## What you should do:
Provide the number of lines in the entries below containing "lugar", with no further words.

*** Data for analysis ***

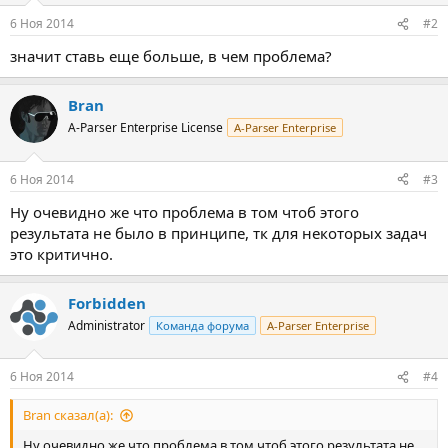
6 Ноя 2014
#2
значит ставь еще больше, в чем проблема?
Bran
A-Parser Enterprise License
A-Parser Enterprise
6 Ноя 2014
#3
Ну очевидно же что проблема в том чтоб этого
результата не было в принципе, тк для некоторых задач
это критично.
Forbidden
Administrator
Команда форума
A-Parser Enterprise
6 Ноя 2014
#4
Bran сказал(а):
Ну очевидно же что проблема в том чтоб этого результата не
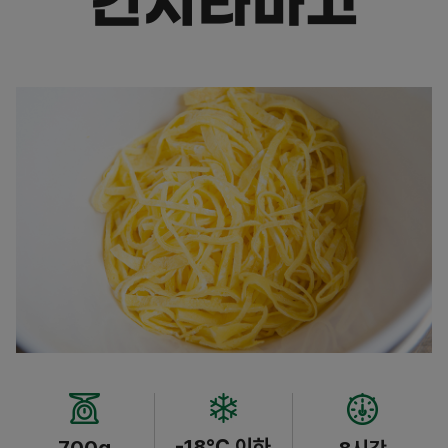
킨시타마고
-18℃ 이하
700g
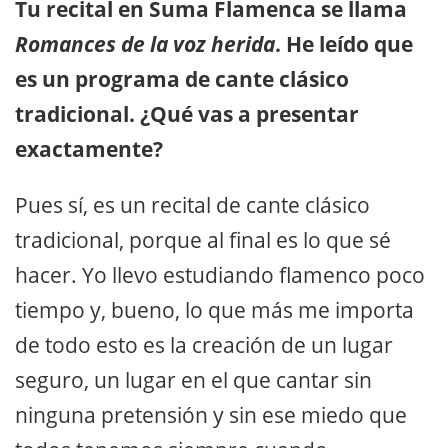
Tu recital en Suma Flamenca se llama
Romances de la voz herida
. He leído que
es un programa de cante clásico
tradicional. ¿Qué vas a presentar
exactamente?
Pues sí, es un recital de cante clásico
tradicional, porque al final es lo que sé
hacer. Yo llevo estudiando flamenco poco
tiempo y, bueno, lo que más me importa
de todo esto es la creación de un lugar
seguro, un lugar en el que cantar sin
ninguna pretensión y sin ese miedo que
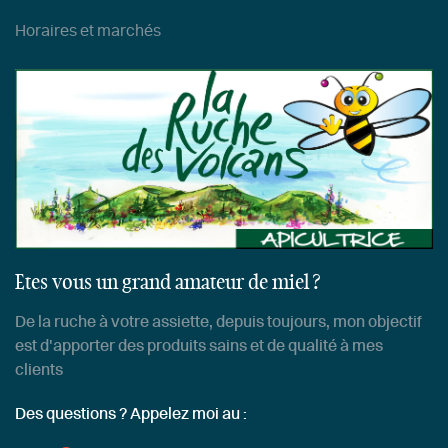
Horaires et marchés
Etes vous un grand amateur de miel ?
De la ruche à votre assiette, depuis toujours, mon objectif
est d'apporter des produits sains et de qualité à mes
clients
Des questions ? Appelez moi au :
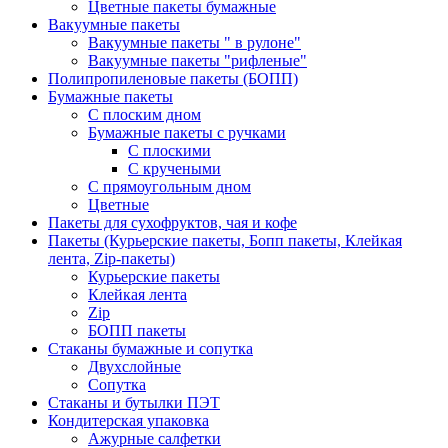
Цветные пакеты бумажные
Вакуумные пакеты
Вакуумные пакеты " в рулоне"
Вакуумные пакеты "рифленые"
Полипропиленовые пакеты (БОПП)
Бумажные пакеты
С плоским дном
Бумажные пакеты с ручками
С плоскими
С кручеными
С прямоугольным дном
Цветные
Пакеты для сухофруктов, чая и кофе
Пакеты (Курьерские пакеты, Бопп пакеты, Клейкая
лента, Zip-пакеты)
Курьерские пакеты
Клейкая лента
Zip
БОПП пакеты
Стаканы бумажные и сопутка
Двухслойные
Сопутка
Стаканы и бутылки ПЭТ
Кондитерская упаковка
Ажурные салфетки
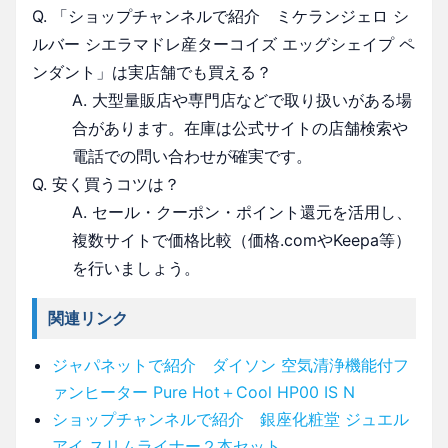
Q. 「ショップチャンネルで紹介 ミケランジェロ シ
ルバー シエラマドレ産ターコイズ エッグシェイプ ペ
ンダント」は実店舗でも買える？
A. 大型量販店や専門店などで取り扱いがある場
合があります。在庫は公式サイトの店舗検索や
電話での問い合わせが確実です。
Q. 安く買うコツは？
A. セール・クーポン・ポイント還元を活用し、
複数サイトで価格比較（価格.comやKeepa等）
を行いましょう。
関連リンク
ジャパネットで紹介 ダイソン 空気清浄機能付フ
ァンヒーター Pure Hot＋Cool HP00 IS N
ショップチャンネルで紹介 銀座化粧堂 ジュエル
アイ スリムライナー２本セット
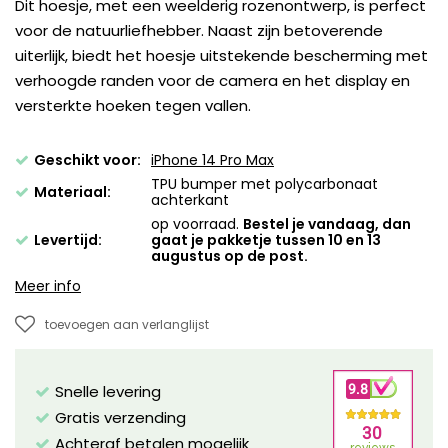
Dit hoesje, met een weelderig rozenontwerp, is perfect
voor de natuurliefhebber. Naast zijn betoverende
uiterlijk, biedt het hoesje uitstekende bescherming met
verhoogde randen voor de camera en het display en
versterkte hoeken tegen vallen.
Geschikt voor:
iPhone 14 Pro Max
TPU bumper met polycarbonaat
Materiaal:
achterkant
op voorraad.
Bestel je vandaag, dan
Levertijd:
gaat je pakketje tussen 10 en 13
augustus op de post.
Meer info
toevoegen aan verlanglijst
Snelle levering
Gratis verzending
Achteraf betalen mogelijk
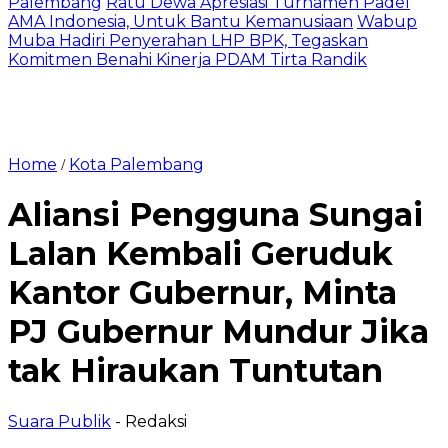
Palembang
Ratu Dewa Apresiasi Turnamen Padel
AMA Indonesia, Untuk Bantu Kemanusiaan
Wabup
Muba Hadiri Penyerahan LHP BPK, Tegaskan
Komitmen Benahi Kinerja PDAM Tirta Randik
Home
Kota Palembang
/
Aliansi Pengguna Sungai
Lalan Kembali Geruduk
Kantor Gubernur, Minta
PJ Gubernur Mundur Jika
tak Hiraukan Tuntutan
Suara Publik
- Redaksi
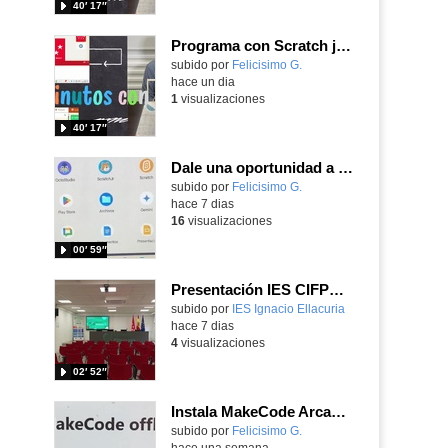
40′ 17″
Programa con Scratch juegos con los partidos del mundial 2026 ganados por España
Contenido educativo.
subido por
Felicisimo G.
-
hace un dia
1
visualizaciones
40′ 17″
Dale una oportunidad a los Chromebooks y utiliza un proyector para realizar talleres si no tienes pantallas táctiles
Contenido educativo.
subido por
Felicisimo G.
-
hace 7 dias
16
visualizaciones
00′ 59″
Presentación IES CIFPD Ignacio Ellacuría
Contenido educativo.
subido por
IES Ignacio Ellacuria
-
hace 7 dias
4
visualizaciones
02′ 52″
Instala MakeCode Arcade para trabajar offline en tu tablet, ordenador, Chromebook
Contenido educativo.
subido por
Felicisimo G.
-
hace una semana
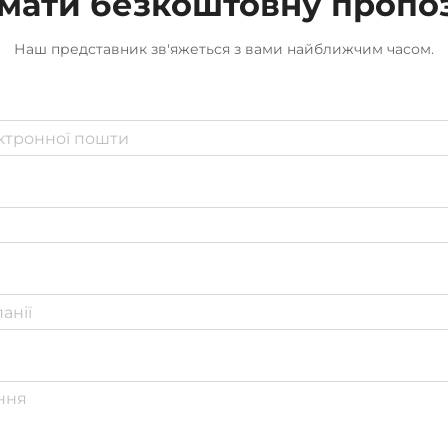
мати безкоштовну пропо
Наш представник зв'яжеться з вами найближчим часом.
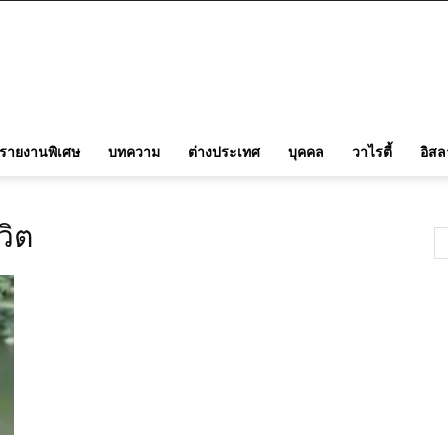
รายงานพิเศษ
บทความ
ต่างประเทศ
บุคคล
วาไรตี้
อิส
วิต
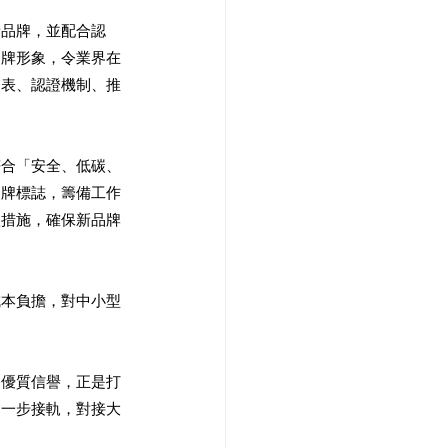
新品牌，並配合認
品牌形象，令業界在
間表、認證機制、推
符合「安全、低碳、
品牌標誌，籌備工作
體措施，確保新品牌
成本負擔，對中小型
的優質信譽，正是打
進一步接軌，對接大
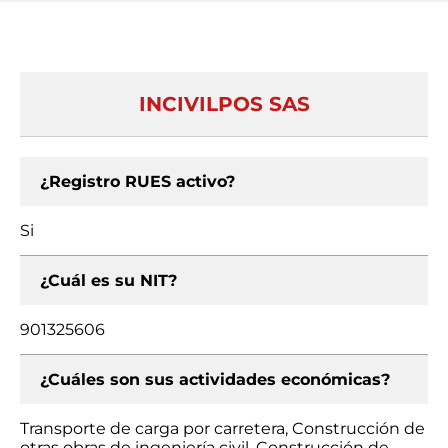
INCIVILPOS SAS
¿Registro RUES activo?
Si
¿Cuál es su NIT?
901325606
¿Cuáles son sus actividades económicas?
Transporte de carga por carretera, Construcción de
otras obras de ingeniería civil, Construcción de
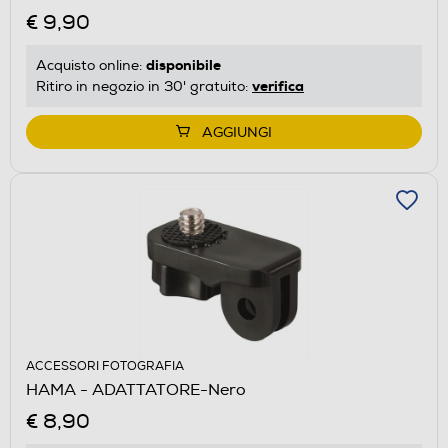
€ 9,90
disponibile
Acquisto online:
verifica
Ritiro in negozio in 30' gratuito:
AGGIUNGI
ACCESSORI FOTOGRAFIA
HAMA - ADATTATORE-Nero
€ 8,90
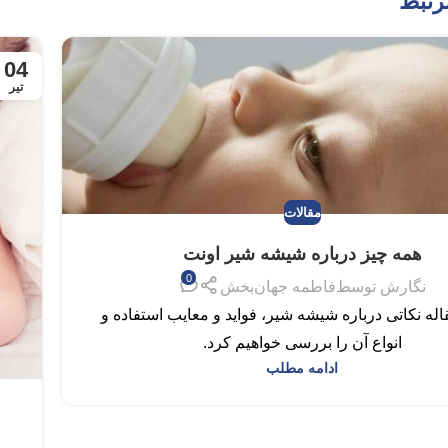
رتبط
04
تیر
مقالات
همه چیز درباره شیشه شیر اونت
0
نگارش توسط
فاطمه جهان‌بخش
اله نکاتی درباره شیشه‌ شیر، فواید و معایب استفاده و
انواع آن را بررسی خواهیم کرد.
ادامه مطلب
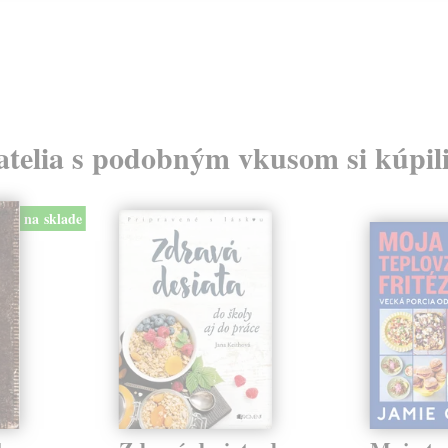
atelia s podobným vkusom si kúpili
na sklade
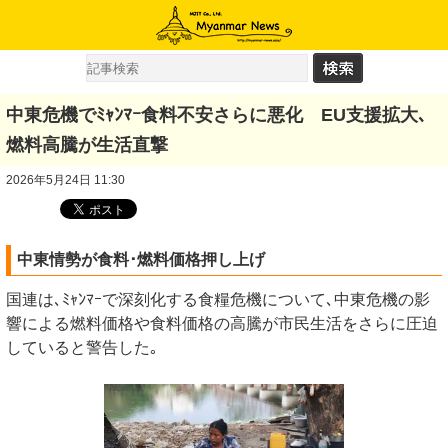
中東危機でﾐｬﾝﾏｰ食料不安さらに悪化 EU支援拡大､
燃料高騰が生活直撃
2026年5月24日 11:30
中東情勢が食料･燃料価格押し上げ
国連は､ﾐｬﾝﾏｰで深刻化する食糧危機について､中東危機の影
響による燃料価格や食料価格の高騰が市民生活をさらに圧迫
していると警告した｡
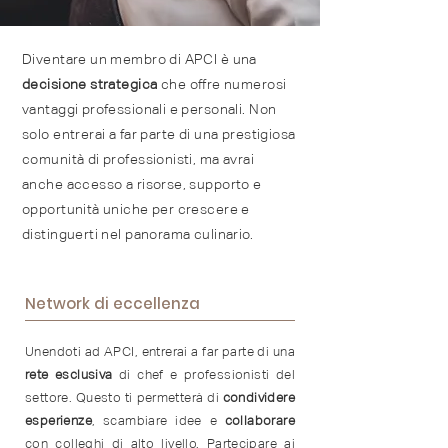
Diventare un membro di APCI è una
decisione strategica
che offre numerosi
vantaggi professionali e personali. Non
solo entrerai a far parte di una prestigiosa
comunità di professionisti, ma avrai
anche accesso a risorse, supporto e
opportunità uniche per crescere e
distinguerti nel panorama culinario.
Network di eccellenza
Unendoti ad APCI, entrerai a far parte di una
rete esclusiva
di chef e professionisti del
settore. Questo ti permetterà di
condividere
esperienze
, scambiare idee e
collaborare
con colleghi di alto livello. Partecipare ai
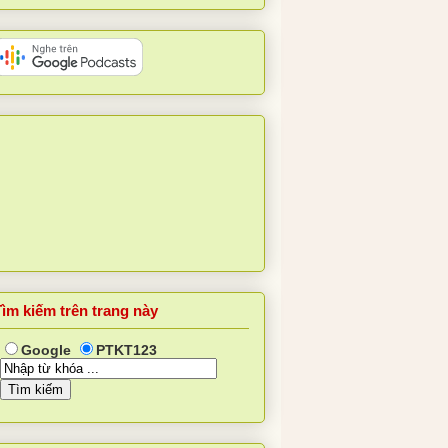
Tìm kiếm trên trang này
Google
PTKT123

***

## Task output:
2